Object Storage has no dependency on the operating systems and are not like hierarchical filesystems (provides a flat namespace). There is no need to do LUN provisioning, creating or mounting filesystems on a server and exposing it to user applications. The administrator creates user access key/secret key and set user/bucket level policies, the users can then create buckets and access objects in the buckets. Users access the objects via a simple web interface using RESTful HTTP APIs from their applications. The most popular API models are Amazon Simple Storage Service™ (S3) and OpenStack® Swift with Amazon S3 APIs being the most popular in terms of adoption. Lots of cloud native applications have made Object Storage and S3 as their primary model for their data consumption. As there is little or no manageability overhead most Object Storage systems are very simple to manage. Scalability on the other hand could get out of hand when you are dealing with traditional spinning media.

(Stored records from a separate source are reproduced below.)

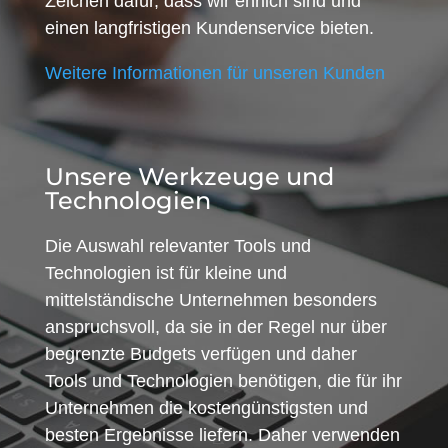
Zeichen dafür, dass wir ehrlich sind und
einen langfristigen Kundenservice bieten.
Weitere Informationen für unseren Kunden
Unsere Werkzeuge und
Technologien
Die Auswahl relevanter Tools und
Technologien ist für kleine und
mittelständische Unternehmen besonders
anspruchsvoll, da sie in der Regel nur über
begrenzte Budgets verfügen und daher
Tools und Technologien benötigen, die für ihr
Unternehmen die kostengünstigsten und
besten Ergebnisse liefern. Daher verwenden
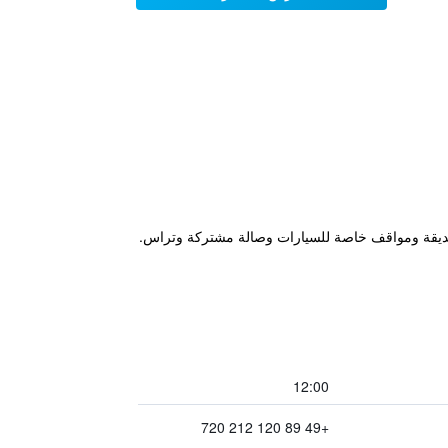
، على بعد 2 كم من متحف بي إم دبليو، ويتميز بحديقة ومواقف خاصة للسيارات وصالة مشتركة وتراس.
12:00
+49 89 120 212 720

Object Storage and Pure Storage FlashBlade
During the Pure Storage annual technology event //Accelerate 2017 in June 2017 we announced our biggest software launch in Pure’s history. A detailed blog on all the 25+ features can be found here. A quick abstract of the software release for both FlashArray and FlashBlade is summarized below.

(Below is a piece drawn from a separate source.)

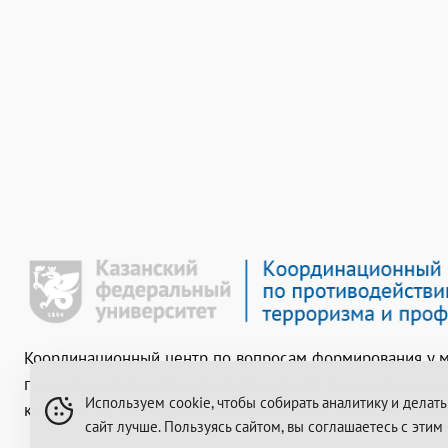
Координационный центр по вопросам формирования у 
гражданской позиции, предупреждения межнациональ
Используем cookie, чтобы собирать аналитику и делать
конфликтов, противодействия идеологии терроризма и
сайт лучше. Пользуясь сайтом, вы соглашаетесь с этим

From the FlashBlade Purity//FB perspective, Object Storage with S3 compatible APIs was one of the major notable feature. Here are the key points on the Object Storage implementation:
- Ground up native implementation to maximize scale and performance (not a gateway or a shim layer on top of nfs)
- Scales to Unlimited objects (limited by FlashBlade capacity)
- 10+GB/s of performance with low latency
- Different namespace from Filesystems (NFS / SMB / HTTP)
- 100% S3 Compatible APIs to start with a future proof design to add support for others
- Buckets, Objects are sharded across various FlashBlade blades
- Pure Simplicity
Purity //FB version 2.0.5 supports the following S3 APIs:
- Bucket CREATE, DELETE, LIST, HEAD
- Object PUT, GET, DELETE, LIST, HEAD
- Multipart upload
- Access to ObjectStore via AccessKey/SecretKey for users
- R/W Bandwidth, Latency and IOPS
- Metadata ops and Space reporting
We have tested with various AWS S3 SDK including Java, Python, GO, C#, and .NET. In future blogs we will talk in detail on how to use FlashBlade S3 compatible APIs.
We will explore the inner workings of the Object Storage implementations on FlashBlade and provide example code demonstrating the supported APIs in future blogs.